In several illustrative examples, the database 80 is used for comparison to ongoing study data 110 being gathered during performance of another study.
For example, given a number of clinical studies already analyzed and placed in the database, a distribution of variances in interventions among a number of sites in a number of studies may be collected as data 104. This data may then be compared to an ongoing study to determine whether a problem with one (or more) of the study sites is indicated. For example, if a site falls more than two standard deviations away from the weighted average variance, when compared to the average for the ongoing study, it may be concluded that the site is performing poorly.
In another example, the rates for intervention for antidepressant studies may be gathered across a number of studies. If interventions in an ongoing study occur substantially more frequently than in similar studies performed with other antidepressant, the DFU may be revised and additional sites added to the study.
Yet another illustrative embodiment includes certifying a study. Suitable guidelines may be drawn in reliance upon the database. For example, within a given study of painkillers, intervention rates may be observed and used as ongoing study data 110. If the intervention rates remain below a selected level, when considered in comparison to the database data 92 for intervention rates in painkiller studies, the study itself may be certified as having used proper, well-understood directions.
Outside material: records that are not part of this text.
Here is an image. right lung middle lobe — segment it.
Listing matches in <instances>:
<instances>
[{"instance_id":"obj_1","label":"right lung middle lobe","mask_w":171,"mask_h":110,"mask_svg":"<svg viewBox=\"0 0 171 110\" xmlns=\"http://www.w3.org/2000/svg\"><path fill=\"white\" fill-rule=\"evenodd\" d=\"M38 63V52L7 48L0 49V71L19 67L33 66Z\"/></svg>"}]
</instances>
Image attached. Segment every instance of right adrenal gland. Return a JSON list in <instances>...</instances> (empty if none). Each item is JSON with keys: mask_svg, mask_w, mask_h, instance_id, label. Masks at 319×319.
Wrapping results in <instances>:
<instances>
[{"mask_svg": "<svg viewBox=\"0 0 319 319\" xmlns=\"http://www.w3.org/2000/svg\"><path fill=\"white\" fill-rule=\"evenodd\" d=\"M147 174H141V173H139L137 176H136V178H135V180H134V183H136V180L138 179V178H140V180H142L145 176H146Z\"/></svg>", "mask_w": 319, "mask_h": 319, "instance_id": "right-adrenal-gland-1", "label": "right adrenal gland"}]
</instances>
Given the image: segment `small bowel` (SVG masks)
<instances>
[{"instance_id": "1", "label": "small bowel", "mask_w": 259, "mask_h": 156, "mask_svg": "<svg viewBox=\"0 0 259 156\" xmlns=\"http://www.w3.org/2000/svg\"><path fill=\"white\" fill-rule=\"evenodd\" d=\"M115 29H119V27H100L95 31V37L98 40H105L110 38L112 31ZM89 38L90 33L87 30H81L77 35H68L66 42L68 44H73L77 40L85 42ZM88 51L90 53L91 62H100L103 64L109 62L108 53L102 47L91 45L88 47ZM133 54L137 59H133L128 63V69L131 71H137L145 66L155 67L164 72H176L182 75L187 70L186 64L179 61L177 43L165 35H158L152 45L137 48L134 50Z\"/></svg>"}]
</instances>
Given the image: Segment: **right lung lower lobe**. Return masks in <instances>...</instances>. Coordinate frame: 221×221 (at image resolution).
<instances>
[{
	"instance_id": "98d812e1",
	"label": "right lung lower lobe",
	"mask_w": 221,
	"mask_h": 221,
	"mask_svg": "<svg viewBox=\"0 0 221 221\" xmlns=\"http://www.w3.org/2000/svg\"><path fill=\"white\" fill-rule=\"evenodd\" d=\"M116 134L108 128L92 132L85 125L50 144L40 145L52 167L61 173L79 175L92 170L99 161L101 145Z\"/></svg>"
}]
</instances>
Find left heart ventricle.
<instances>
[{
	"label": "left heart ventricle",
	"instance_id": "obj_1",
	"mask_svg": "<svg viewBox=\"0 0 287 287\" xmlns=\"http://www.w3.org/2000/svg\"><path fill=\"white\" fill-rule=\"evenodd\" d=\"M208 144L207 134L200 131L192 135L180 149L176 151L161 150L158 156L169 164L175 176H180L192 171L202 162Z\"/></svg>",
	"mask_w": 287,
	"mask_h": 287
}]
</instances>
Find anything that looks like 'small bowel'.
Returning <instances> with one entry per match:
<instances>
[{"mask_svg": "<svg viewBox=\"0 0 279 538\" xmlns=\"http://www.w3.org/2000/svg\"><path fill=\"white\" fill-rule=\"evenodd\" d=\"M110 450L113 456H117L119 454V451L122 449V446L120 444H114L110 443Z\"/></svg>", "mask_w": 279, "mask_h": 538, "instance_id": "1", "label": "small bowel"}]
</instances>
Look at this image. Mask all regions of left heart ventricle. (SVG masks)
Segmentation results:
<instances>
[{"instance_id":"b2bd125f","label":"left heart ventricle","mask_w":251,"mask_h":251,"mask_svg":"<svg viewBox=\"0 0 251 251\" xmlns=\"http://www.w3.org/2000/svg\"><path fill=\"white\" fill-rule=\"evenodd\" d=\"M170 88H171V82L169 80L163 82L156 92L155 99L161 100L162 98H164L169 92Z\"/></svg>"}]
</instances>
The selected level may be set in any suitable fashion and may even combine variables. For example, intervention rates overall may be required to remain below a set level (illustratively, less than 10% of all contacts required interventions) and affect less than a set number of subjects (less than 20% requiring more than one intervention during a study).
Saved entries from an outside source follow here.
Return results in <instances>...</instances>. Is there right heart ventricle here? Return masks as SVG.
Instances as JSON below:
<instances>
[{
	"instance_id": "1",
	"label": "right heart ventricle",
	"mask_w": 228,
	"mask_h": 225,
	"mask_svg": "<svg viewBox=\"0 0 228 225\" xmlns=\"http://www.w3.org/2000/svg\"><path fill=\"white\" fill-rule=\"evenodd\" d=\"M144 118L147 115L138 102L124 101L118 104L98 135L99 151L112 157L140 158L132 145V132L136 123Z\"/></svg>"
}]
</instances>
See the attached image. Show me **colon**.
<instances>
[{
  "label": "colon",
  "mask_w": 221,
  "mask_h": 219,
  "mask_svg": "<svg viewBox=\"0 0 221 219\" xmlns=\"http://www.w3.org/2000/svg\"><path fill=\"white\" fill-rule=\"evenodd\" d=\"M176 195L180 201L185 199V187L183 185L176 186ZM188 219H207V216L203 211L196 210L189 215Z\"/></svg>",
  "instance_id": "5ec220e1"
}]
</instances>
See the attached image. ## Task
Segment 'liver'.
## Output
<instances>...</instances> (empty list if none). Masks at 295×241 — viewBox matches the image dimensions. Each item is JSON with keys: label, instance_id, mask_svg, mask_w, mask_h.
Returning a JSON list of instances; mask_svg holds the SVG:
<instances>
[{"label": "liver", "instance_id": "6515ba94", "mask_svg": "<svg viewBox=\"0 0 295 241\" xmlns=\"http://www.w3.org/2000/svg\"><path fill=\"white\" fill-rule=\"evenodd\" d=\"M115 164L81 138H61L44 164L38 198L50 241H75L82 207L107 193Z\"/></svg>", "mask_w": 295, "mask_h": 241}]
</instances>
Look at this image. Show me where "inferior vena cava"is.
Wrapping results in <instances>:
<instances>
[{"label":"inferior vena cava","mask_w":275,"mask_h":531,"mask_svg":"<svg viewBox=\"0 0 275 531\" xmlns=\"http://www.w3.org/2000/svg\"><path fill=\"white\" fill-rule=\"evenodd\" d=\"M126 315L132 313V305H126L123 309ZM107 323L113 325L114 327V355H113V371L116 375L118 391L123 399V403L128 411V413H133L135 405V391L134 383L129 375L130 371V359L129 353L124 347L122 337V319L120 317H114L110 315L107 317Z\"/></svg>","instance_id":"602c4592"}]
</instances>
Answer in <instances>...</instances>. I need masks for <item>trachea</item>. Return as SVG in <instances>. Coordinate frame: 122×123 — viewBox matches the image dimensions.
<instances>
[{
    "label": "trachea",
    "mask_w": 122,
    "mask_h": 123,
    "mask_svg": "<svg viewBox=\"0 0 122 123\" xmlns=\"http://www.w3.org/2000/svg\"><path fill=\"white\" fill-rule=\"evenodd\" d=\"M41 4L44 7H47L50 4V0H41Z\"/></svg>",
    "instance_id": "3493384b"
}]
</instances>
Interventions may be given weighted values. A point scale, for example, may assign a minor intervention (failing to take drug with food) a low point level (one point), a moderate intervention (taking drug in wrong dosage or at wrong time) a moderate point level (two points), and a severe intervention (failing to take the drug entirely) a high point level (three points). Cumulative points per subject, for example, could be another metric for measuring the quality of a study.
When one or more qualities of a study are measured, the results may be reported to a study sponsor, to sites and other actors within a study, and/or to a regulatory body interested in the study results. In some embodiments, guidelines may be set for what constitutes a “good” study, in terms, for example, of one or more of the above metrics. If a study exceeds the guidelines, the method may include indicating that the study exceeds expected or set study guidelines for one or more study quality metrics. The collected data may be added to the existing data set and further update the guidelines, if desired.
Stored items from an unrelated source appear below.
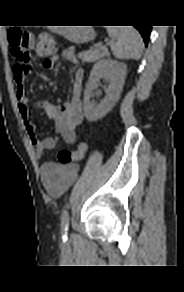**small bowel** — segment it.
<instances>
[{
	"label": "small bowel",
	"instance_id": "small-bowel-1",
	"mask_svg": "<svg viewBox=\"0 0 184 292\" xmlns=\"http://www.w3.org/2000/svg\"><path fill=\"white\" fill-rule=\"evenodd\" d=\"M77 64L78 60L73 47L63 50L61 56L53 55L45 59L43 67L53 68L60 60ZM28 71L21 72L14 66L15 95L20 116L29 140L33 146L35 155L42 156L45 151L52 150L57 144L54 138L38 139L36 126L30 121L29 102L25 96V78ZM84 79V71L78 68L73 77L71 87V99L62 105H55L48 101L41 100L37 103L46 112V115L55 123L57 132L61 135L64 142L72 144L76 141V128L83 120L81 89ZM78 176V166L76 164L62 165L52 161L44 162L41 166V181L48 194L54 197L61 196L75 182Z\"/></svg>",
	"mask_w": 184,
	"mask_h": 292
}]
</instances>
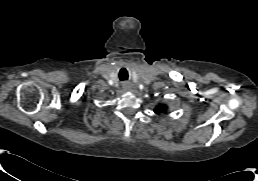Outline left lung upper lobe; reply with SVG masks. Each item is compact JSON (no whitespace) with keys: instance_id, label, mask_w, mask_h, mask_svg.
Here are the masks:
<instances>
[{"instance_id":"5c2ea615","label":"left lung upper lobe","mask_w":258,"mask_h":181,"mask_svg":"<svg viewBox=\"0 0 258 181\" xmlns=\"http://www.w3.org/2000/svg\"><path fill=\"white\" fill-rule=\"evenodd\" d=\"M166 109H167L166 106H164V105H159V106L156 107L155 112H156V113L166 112Z\"/></svg>"}]
</instances>
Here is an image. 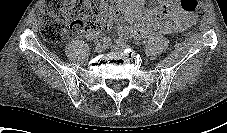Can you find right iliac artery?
Masks as SVG:
<instances>
[{"label": "right iliac artery", "instance_id": "82829eb1", "mask_svg": "<svg viewBox=\"0 0 227 133\" xmlns=\"http://www.w3.org/2000/svg\"><path fill=\"white\" fill-rule=\"evenodd\" d=\"M103 44L107 47L111 45V40L109 38H104L103 39Z\"/></svg>", "mask_w": 227, "mask_h": 133}]
</instances>
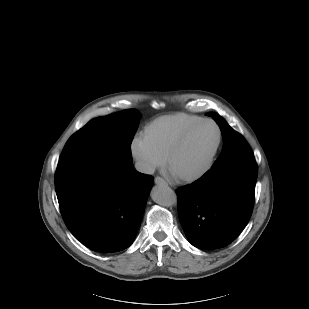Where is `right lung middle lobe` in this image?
I'll list each match as a JSON object with an SVG mask.
<instances>
[{
	"instance_id": "right-lung-middle-lobe-1",
	"label": "right lung middle lobe",
	"mask_w": 309,
	"mask_h": 309,
	"mask_svg": "<svg viewBox=\"0 0 309 309\" xmlns=\"http://www.w3.org/2000/svg\"><path fill=\"white\" fill-rule=\"evenodd\" d=\"M140 116L137 110H125L92 119L66 144L58 162L56 178L93 153L106 152L131 157V142Z\"/></svg>"
}]
</instances>
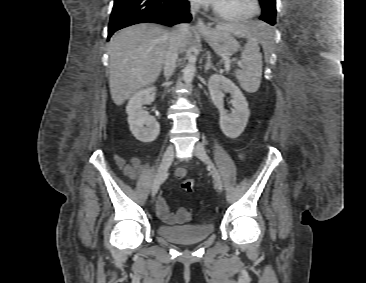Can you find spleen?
<instances>
[{"mask_svg":"<svg viewBox=\"0 0 366 283\" xmlns=\"http://www.w3.org/2000/svg\"><path fill=\"white\" fill-rule=\"evenodd\" d=\"M248 41L241 55L245 64L244 70H236V77L242 89L248 93L258 90L262 78V55L260 53L259 39L255 36L247 38ZM265 45V44H263Z\"/></svg>","mask_w":366,"mask_h":283,"instance_id":"1","label":"spleen"}]
</instances>
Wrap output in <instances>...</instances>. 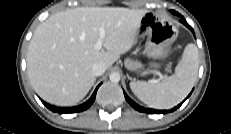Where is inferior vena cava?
I'll return each instance as SVG.
<instances>
[{
  "label": "inferior vena cava",
  "instance_id": "1",
  "mask_svg": "<svg viewBox=\"0 0 231 134\" xmlns=\"http://www.w3.org/2000/svg\"><path fill=\"white\" fill-rule=\"evenodd\" d=\"M92 71L95 76H101L106 71V66L101 62L94 63L92 65Z\"/></svg>",
  "mask_w": 231,
  "mask_h": 134
}]
</instances>
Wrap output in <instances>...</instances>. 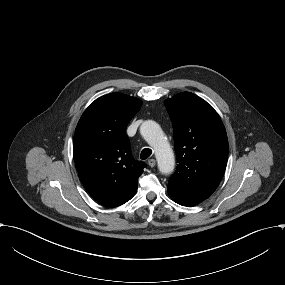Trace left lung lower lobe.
Masks as SVG:
<instances>
[{
	"mask_svg": "<svg viewBox=\"0 0 285 285\" xmlns=\"http://www.w3.org/2000/svg\"><path fill=\"white\" fill-rule=\"evenodd\" d=\"M168 193L170 195V197L172 198V200H174L176 203L183 205V206H188V207H192L197 205V202L191 201L189 199H185L180 197L179 195L175 194L174 192H171L168 190Z\"/></svg>",
	"mask_w": 285,
	"mask_h": 285,
	"instance_id": "0a47b994",
	"label": "left lung lower lobe"
}]
</instances>
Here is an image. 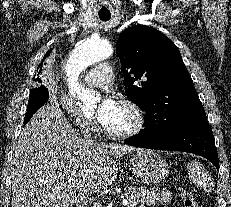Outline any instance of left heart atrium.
I'll return each instance as SVG.
<instances>
[{"instance_id":"39dd6f15","label":"left heart atrium","mask_w":231,"mask_h":207,"mask_svg":"<svg viewBox=\"0 0 231 207\" xmlns=\"http://www.w3.org/2000/svg\"><path fill=\"white\" fill-rule=\"evenodd\" d=\"M119 104L120 103L113 96L104 97L97 111V119L99 122L102 124L107 123L117 111Z\"/></svg>"}]
</instances>
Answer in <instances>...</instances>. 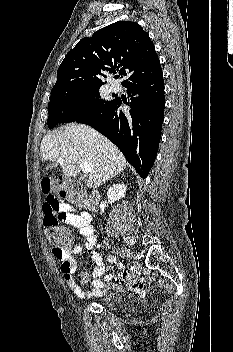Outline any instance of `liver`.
<instances>
[{
	"mask_svg": "<svg viewBox=\"0 0 233 352\" xmlns=\"http://www.w3.org/2000/svg\"><path fill=\"white\" fill-rule=\"evenodd\" d=\"M40 151L43 162H53L59 157L64 159L60 165L66 178L79 174L81 162L91 164L89 188L99 187L121 173L127 165L125 157L111 141L81 124H67L58 133L45 135Z\"/></svg>",
	"mask_w": 233,
	"mask_h": 352,
	"instance_id": "1",
	"label": "liver"
}]
</instances>
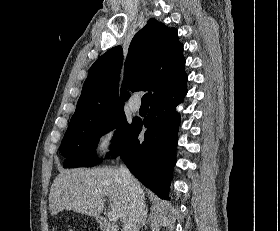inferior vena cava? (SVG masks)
I'll list each match as a JSON object with an SVG mask.
<instances>
[{"instance_id":"1","label":"inferior vena cava","mask_w":280,"mask_h":231,"mask_svg":"<svg viewBox=\"0 0 280 231\" xmlns=\"http://www.w3.org/2000/svg\"><path fill=\"white\" fill-rule=\"evenodd\" d=\"M119 171L126 183L130 193V211L123 221L122 231H139L140 223L145 215V203L143 199L142 187L139 181L134 179L128 167L120 165Z\"/></svg>"}]
</instances>
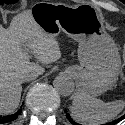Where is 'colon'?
<instances>
[{
    "label": "colon",
    "instance_id": "1",
    "mask_svg": "<svg viewBox=\"0 0 125 125\" xmlns=\"http://www.w3.org/2000/svg\"><path fill=\"white\" fill-rule=\"evenodd\" d=\"M121 79L125 83V45H124V49H123V67H122V71H121Z\"/></svg>",
    "mask_w": 125,
    "mask_h": 125
}]
</instances>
The specific areas of interest noted in FIG. 4 are provided for the purpose of illustration, and the present invention is not limited to these illustrative examples.
Those skilled in the art will recognize that the present invention may be manifested in a variety of forms other than the specific embodiments described and contemplated herein. Accordingly, departures in form and detail may be made without departing from the scope and spirit of the present invention as described in the appended claims.